Organized religion can screw people up. After my first wife died, I met a wonderful woman which did a lot to heal my wounds, and I thought I married her. She was very aggrieved, as she was a divorced Roman Catholic, and wasn’t sure she *could* marry. Her brother, a RC priest, assured her that it was OK with God that she remarry, but when we went together to church, she about had convulsions when I accepted the elements. I felt OK in doing that, but she felt that since I confessed directly to God instead of to a RC priest, I had purchased for myself damnation. She renounced our marriage as improper, and obtained a civil divorce. Not wanting to cause her distress, I raised no objection.
I don’t think a loving father would want her to spend her days alone, nor do I think he would object to you joining in worship with others who may or may not differ in doctrines which are not central to belief. Where two or more are gathered in his name….

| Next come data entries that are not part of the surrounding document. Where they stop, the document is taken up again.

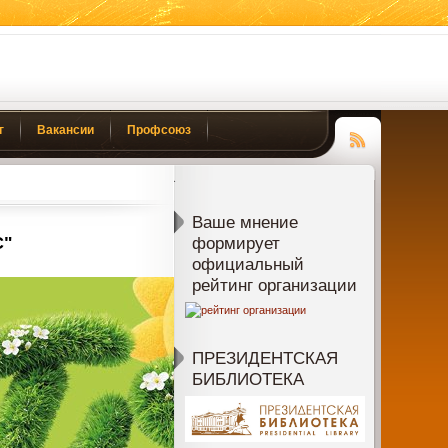
г
Вакансии
Профсоюз
Чтение
RSS
Ваше мнение
С"
формирует
официальный
рейтинг организации
ПРЕЗИДЕНТСКАЯ
БИБЛИОТЕКА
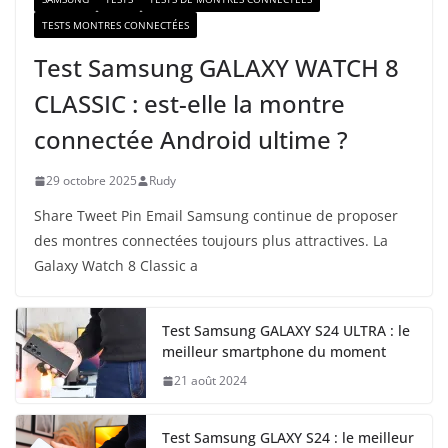
TESTS MONTRES CONNECTÉES
Test Samsung GALAXY WATCH 8
CLASSIC : est-elle la montre
connectée Android ultime ?
29 octobre 2025
Rudy
Share Tweet Pin Email Samsung continue de proposer
des montres connectées toujours plus attractives. La
Galaxy Watch 8 Classic a
Test Samsung GALAXY S24 ULTRA : le
meilleur smartphone du moment
21 août 2024
Test Samsung GLAXY S24 : le meilleur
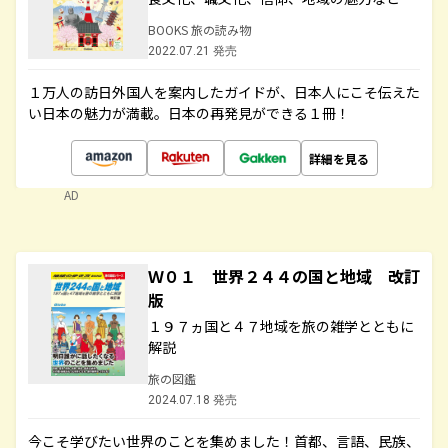
BOOKS 旅の読み物
2022.07.21 発売
１万人の訪日外国人を案内したガイドが、日本人にこそ伝えた
い日本の魅力が満載。日本の再発見ができる１冊！
詳細を見る
AD
Ｗ０１ 世界２４４の国と地域 改訂
版
１９７ヵ国と４７地域を旅の雑学とともに
解説
旅の図鑑
2024.07.18 発売
今こそ学びたい世界のことを集めました！首都、言語、民族、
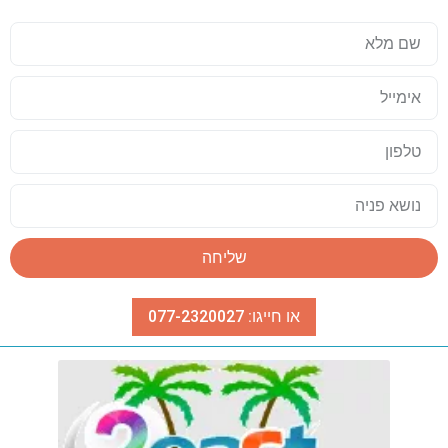
שליחה
או חייגו: 077-2320027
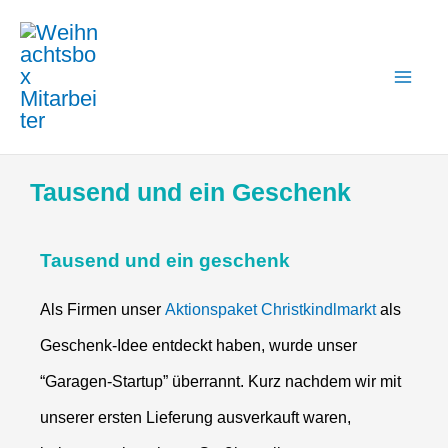
Zum
Mai
Inhalt
Me
springen
Tausend und ein Geschenk
Tausend und ein geschenk
Als Firmen unser
Aktionspaket Christkindlmarkt
als
Geschenk-Idee entdeckt haben, wurde unser
“Garagen-Startup” überrannt. Kurz nachdem wir mit
unserer ersten Lieferung ausverkauft waren,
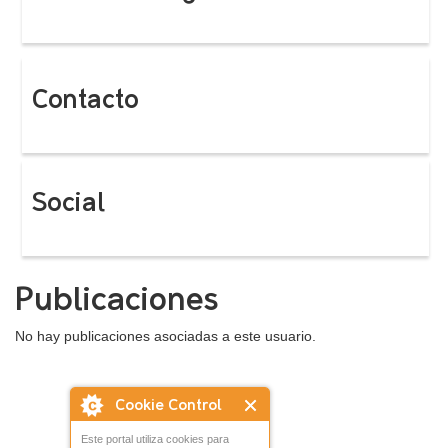
Contacto
Social
Publicaciones
No hay publicaciones asociadas a este usuario.
Cookie Control
Este portal utiliza cookies para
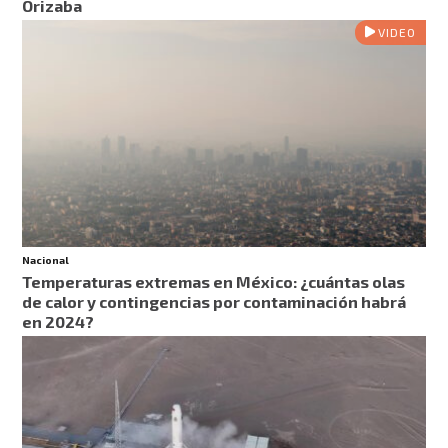
Orizaba
VIDEO
Nacional
Temperaturas extremas en México: ¿cuántas olas
de calor y contingencias por contaminación habrá
en 2024?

Having grown up in the Methodist Episcopal tradition, I was always taught that church itself was useful but not essential. I’ve attended churches of many flavors over the years, and I’ve learned things from reading the Bible that would lead many to categorize me as non-Christian, but I worship God any way, and try not to disrupt the faith of any man. It can be very useful in time of crisis, and yet is so very fragile.
As long as you remain true to yourself, I believe God will be pleased, and Maile, Sam, Abra, and the others will be well served.
I commend you in believing that liturgy does impact. It does for me. Weekly communion blesses my soul. Weekly. More blessings are better.
I’d like to attend St James some time. Maybe I’ll contact you in the future.
Dave Miller
If you ever decide to come in to St. James, please let me know Dave.
Thanks for sharing your story Shawn. I too broke with family tradition and became an Episcopalian. It just made more sense. It is clear in your writing that the service is very meaningful for you and your family. If my wife and I ever get out that way we will visit St. James.
One wing of my family (Shupe) comes from Lancaster. Who knows, maybe we are distant cousins as well!
Rev. Fred Steinbach
I love this. I also attend a church that my parents feel is too liberal. I grew up in a very strict denomination that took the following scripture literally – “come out from among them and be ye separate”.
I have many friends and family in this church. I feel uneasy and unsettled when I attend church with them. It is obvious by my shorter hair and by my shorter sleeved dress that I am not one of them. So I sometimes feel as if I have betrayed them.
Like you I feel a connection with Jesus where I am. Where the condition of my heart and the fruit of the spirit is more important than the length of my skirt or the fact that I’m actually wearing slacks.
Keep on keeping on.
Beautifully written, Shawn. It sounds like the perfect place for your family to worship.